Kata Pengantar
Pemosting
mendapat bahan ini dari laman sebelah, facebook Dutamardin Umar. Dari
komen-komen yang dapat dibaca tidak dilihat komen yang ‘profesional’ dan matang
sehingga kesan yang didapat “jauh panggang dari api”, yaitu apa yang
dimaksudkan penulis tidak tertangkap, yaitu komennya tidak relevan dengan
tulisan yang dimaksud. Padahal sebagai pemerhati mestinya objektif sejujurnya
untuk membaca arah penulisan dari seorang Doktor ini.
Demikianlah
Republik ini masih banyak mewariskan orang-orang yang mudah “dikibulin” para
politisi ulung yang sama sekali tidak menggambarkan jiwa bangsa akar rumput dari
masalah yang sesungguhnya, apalagi siapa sih yang berjuang di zaman sebelum
kemerdekaan ini, kalau tidak umat Islam. Mari baca dengan seksama sekali lagi
jangan mudah terkecoh dengan situasi sekarang ini. □ AFM
UMATKU
POLOS, UMATKU MALANG
Oleh: Dr.
Arief Munandar
Salah
satu kesalahan umat Islam (kebanyakan warga akar rumput bangsa) sejak dulu
adalah polos, buta politik, bahkan alergi dan menarik diri dari politik. Ini
adalah warisan konstruksi berpikir kolonial, di mana diset politik itu urusan
orang kulit putih (wong londo, Belanda), bisnis itu urusan etnis Cina,
sedangkan pribumi ya jadi petani, pegawai, atau buruh. Padahal kebijakan yang
mengatur arah kehidupan berbangsa dan bernegara ditentukan melalui mekanisme
politik.
Coba
lihat betapa dahsyatnya permainan politik dan dampaknya. Dampak tersebut
menjadi berkali lipat lebih luar biasa karena politik pasti
berjalin-berkelindan dengan media.
Seorang
Jokowi dalam waktu sangat singkat bisa naik dari Walikota Solo, jadi Gubernur
DKI, lalu jadi Presiden. Hampir tidak ada yang mempersoalkan bahwa beliau tidak
pernah menyelesaikan masa jabatannya sebagai Walikota dan Gubernur dengan baik.
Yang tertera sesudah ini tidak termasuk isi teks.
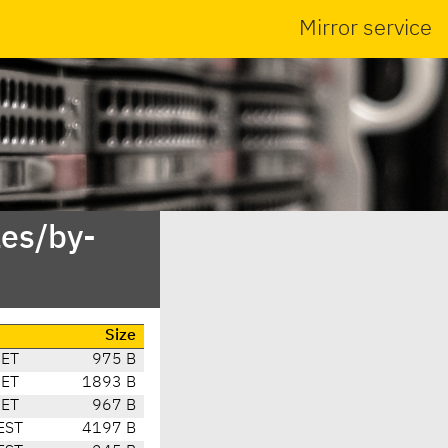
Mirror service
es/by-
Size
CET
975 B
CET
1893 B
CET
967 B
EST
4197 B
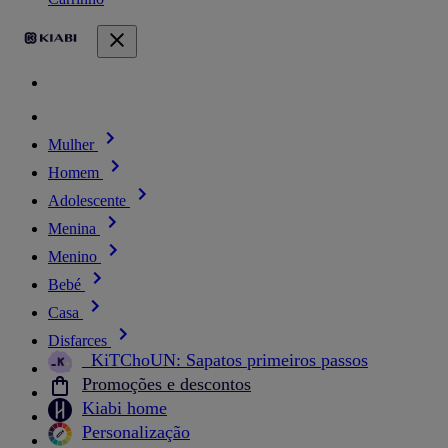
Mulher
Homem
Adolescente
Menina
Menino
Bebé
Casa
Disfarces
_KiTChoUN: Sapatos primeiros passos
Promoções e descontos
Kiabi home
Personalização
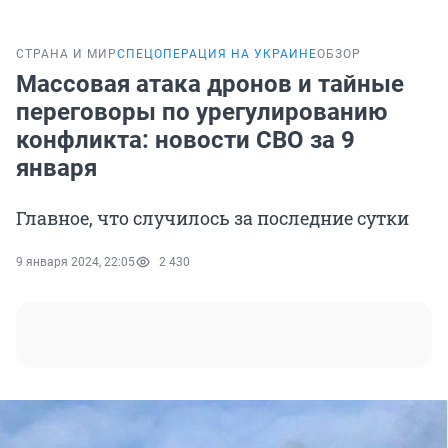
СТРАНА И МИР
СПЕЦОПЕРАЦИЯ НА УКРАИНЕ
ОБЗОР
Массовая атака дронов и тайные
переговоры по урегулированию
конфликта: новости СВО за 9
января
Главное, что случилось за последние сутки
9 января 2024, 22:05
2 430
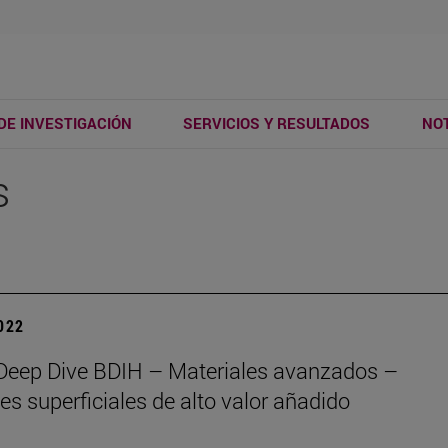
DE INVESTIGACIÓN
SERVICIOS Y RESULTADOS
NOT
s
2022
Deep Dive BDIH – Materiales avanzados –
es superficiales de alto valor añadido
Paralel dengan itu, seorang Ahok bisa melesat dari Bupati Belitung Timur
menjadi Wagub DKI, dan kemudian jadi Gubernur di Ibu Kota Negara.
Banyak
umat Islam dengan polos melihat dua fenomena di atas sebagai kebetulan. Padahal
orang yang belajar politik sedikit saja pasti paham, tidak ada kebetulan dalam
politik. Selalu ada agenda, strategi dan skenario di balik setiap peristiwa.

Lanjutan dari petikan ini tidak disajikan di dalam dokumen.